Military Suicide Solutions are a Top Focus Across Branches This Holiday Season

No one wants to lose a loved one. People are already having to say goodbye to those who die from COVID. Let’s not lose anyone because of military suicide. In most instances, suicides can be prevented – but it takes understanding and communication.

Suicide solutions have become a top military focus across all branches this holiday season.

A recent podcast from Military Times hosted by Duane France, a retired Army combat veteran as well as Shauna Springer, a psychologist with a background in how to help the military commander welcomed a special guest.

Dr. Amy Taft joined the podcast to talk about military suicides. Taft has a background of being the Founder of the Third Star Foundation and is also an educator and caregiver.

With the rising rate of suicides in the military and among veterans, it’s clear that something has to be done.

There are new insights on suicide prevention – and this includes clinical and peer support practices. When service members and families are aware of the solutions and the strategies that can be employed, it makes it easier to prevent losing loved ones.

Suicides have been spiking, and even The Pentagon has expressed concern. Across all services, the rise has been noticeable. The death rate per 100,000 rose from 20.25 in 2015 to 25.9 in 2019. And 2020 numbers are proving to be no better, particularly as the COVID-19 pandemic has caused many to have to stay indoors and be sealed away from close contact with peers.

Third Star Foundation is an organization founded by Taft to provide support to children after a veteran or service member comes home with a wound or injury from their time in the service. The idea is to ensure that the children are able to express emotions in healthy ways – and also bring awareness to child suicide.

Anyone in a veteran or service member family can be subject to suicide – and knowing this is half the battle. Many assume that it’s just the person who was injured during service. It’s also the spouse who may feel helpless or the kids who simply don’t understand what is going on.

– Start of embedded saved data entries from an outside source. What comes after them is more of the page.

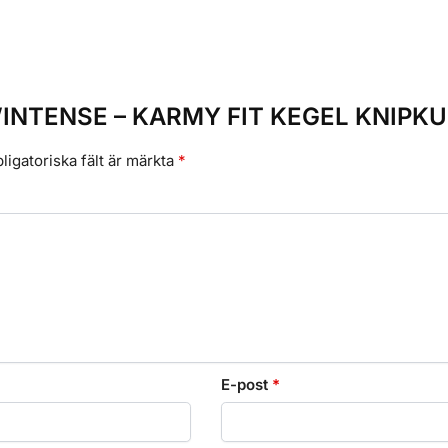
ra ”INTENSE – KARMY FIT KEGEL KNIPK
ligatoriska fält är märkta
*
E-post
*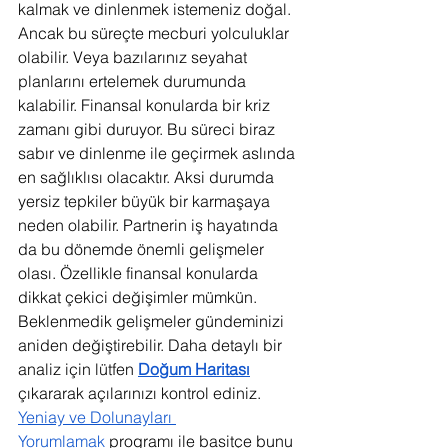
kalmak ve dinlenmek istemeniz doğal. 
Ancak bu süreçte mecburi yolculuklar 
olabilir. Veya bazılarınız seyahat 
planlarını ertelemek durumunda 
kalabilir. Finansal konularda bir kriz 
zamanı gibi duruyor. Bu süreci biraz 
sabır ve dinlenme ile geçirmek aslında 
en sağlıklısı olacaktır. Aksi durumda 
yersiz tepkiler büyük bir karmaşaya 
neden olabilir. Partnerin iş hayatında 
da bu dönemde önemli gelişmeler 
olası. Özellikle finansal konularda 
dikkat çekici değişimler mümkün. 
Beklenmedik gelişmeler gündeminizi 
aniden değiştirebilir. Daha detaylı bir 
analiz için lütfen 
Doğum Haritası
çıkararak açılarınızı kontrol ediniz. 
Yeniay ve Dolunayları 
Yorumlamak
 programı ile basitçe bunu 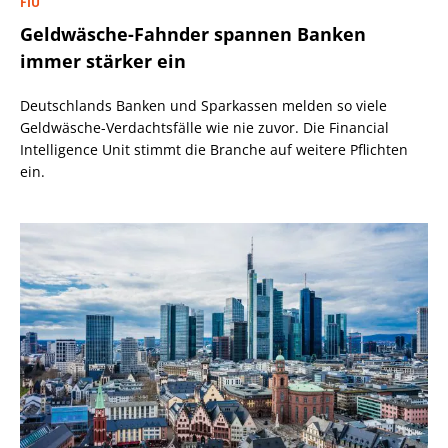
FIU
Geldwäsche-Fahnder spannen Banken
immer stärker ein
Deutschlands Banken und Sparkassen melden so viele
Geldwäsche-Verdachtsfälle wie nie zuvor. Die Financial
Intelligence Unit stimmt die Branche auf weitere Pflichten
ein.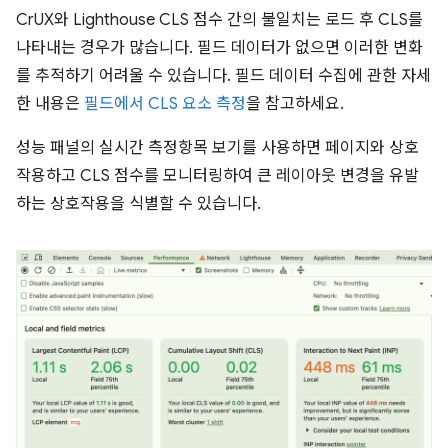
CrUX와 Lighthouse CLS 점수 간의 불일치는 로드 후 CLS를
나타내는 경우가 많습니다. 필드 데이터가 없으면 이러한 변화
를 추적하기 어려울 수 있습니다. 필드 데이터 수집에 관한 자세
한 내용은
필드에서 CLS 요소 측정
을 참고하세요.
성능 패널의 실시간 측정항목 보기를 사용하면 페이지와 상호
작용하고 CLS 점수를 모니터링하여 큰 레이아웃 변경을 유발
하는 상호작용을 식별할 수 있습니다.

When anyone feels as though they’re isolated and have no one to talk to about the emotions they’re dealing with, suicide can be more prominent. The military youth haven’t been examined over the years – and it can be startling to see that the children are not doing as well as many assume that they are.

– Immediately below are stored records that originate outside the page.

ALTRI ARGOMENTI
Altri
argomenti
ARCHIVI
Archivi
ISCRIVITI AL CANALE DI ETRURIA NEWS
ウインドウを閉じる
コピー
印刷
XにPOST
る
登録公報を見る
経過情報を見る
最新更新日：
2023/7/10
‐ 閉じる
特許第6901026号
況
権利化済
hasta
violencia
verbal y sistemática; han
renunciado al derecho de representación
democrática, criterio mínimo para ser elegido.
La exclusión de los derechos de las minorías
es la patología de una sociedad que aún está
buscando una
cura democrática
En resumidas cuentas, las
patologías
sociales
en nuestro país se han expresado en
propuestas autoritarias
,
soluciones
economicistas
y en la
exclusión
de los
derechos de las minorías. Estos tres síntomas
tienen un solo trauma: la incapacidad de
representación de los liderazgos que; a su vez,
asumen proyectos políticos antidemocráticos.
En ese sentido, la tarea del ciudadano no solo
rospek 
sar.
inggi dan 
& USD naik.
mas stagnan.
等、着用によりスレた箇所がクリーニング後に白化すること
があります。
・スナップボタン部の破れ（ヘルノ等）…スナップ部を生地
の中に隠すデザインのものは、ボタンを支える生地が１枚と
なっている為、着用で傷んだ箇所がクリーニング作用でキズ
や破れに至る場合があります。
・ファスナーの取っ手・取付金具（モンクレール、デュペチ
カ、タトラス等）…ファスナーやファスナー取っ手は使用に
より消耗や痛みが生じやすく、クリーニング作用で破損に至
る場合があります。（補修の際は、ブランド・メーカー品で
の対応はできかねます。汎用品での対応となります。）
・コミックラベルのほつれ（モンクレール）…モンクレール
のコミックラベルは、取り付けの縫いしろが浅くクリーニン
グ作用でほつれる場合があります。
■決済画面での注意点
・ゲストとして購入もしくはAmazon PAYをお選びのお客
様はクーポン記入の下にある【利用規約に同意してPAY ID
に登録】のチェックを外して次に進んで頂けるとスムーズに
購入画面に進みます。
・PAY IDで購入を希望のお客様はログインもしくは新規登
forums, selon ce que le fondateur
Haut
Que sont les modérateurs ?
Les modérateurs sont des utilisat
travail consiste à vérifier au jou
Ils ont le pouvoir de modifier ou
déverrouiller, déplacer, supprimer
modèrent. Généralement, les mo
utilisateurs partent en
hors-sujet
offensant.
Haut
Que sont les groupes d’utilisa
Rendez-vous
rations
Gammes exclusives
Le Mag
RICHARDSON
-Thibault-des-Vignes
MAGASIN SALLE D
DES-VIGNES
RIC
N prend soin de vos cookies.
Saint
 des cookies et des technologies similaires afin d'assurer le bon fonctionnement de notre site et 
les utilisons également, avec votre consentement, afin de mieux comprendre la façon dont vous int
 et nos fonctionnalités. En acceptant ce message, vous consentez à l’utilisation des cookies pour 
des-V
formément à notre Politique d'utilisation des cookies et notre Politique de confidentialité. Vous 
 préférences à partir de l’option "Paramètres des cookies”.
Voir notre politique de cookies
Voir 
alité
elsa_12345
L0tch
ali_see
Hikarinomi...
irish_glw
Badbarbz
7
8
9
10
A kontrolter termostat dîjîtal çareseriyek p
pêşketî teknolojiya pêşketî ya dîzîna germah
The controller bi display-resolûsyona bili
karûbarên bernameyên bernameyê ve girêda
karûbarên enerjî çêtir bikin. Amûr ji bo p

Conversations need to happen inside the military community – particularly about the increase in youth suicides within military families. Children can and will kill themselves. The conversations are happening in civilian communities, but why aren’t they happening inside of the DoD and VA? This is one of the topics that Dr. Taft brought up – and it’s one of the reasons why she founded the Third Star Foundation.

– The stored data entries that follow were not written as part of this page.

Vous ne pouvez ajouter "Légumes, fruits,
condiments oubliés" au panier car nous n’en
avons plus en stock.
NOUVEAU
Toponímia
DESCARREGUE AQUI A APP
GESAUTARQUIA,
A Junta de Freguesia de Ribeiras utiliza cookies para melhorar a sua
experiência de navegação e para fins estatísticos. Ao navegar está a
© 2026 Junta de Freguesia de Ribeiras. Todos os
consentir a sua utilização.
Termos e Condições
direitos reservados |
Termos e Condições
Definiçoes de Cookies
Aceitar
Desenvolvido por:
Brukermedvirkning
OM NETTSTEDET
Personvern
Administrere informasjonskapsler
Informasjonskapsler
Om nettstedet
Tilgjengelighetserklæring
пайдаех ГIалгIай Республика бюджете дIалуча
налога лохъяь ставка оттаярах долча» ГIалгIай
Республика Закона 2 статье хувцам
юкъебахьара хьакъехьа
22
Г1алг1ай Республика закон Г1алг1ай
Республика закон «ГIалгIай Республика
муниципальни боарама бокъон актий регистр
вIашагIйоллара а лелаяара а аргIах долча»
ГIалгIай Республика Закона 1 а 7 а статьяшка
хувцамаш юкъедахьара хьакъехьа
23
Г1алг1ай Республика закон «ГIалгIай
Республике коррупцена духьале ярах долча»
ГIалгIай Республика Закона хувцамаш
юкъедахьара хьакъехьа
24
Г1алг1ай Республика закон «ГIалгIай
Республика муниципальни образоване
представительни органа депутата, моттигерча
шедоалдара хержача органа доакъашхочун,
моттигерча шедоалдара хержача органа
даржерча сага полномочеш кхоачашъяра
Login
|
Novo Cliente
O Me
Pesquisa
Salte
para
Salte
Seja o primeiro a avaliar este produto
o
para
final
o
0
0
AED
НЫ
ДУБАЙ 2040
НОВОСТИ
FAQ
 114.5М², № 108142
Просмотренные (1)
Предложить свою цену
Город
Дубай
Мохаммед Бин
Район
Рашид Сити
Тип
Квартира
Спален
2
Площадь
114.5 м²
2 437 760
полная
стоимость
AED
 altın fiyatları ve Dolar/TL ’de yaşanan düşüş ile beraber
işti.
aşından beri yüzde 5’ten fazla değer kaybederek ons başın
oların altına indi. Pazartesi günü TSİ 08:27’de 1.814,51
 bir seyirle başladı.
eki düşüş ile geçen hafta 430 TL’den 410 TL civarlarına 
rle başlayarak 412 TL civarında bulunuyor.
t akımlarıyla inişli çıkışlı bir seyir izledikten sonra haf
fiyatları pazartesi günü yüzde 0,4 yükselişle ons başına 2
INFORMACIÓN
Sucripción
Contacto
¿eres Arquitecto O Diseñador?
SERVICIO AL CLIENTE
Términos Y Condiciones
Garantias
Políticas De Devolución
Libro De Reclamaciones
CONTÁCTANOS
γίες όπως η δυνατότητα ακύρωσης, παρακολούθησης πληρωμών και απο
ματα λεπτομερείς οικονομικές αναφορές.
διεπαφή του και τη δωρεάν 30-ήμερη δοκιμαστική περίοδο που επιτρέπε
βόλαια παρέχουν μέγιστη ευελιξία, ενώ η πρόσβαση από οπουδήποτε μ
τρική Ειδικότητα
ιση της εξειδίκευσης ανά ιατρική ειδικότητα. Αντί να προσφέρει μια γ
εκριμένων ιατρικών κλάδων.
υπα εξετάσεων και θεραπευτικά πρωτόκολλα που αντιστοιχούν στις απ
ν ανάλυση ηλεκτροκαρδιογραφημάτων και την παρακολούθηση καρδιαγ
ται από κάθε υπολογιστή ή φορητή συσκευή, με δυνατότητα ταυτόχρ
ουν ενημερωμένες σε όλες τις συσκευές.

It comes down to communication. Kids need someone within their age group that they can talk to when things get tough. The same thing goes for adults. Are adults able to sit down and talk with someone when a rough conversation needs to be had? It doesn’t have to be a mental health counselor. It can be a friend, a mentor, or even a significant other.

Everyone within the military community can be affected by depression and isolation. Assuming that it’s only the service member or only those who have recently been deployed can put the attention on the wrong individuals.

With suicide rates going up, it’s clear that something has to be done – and the solution is to talk about it and provide families with resources. Meanwhile, as the administration changes in DC, it means that the new Secretary of Veteran Affairs will have his work cut out for him. The problem, however, is that Biden chose Denis McDonough – someone who has never been a veteran.

We can only hope that McDonough has enough sense to meet with individuals like Dr. Taft to understand the issues running rampant.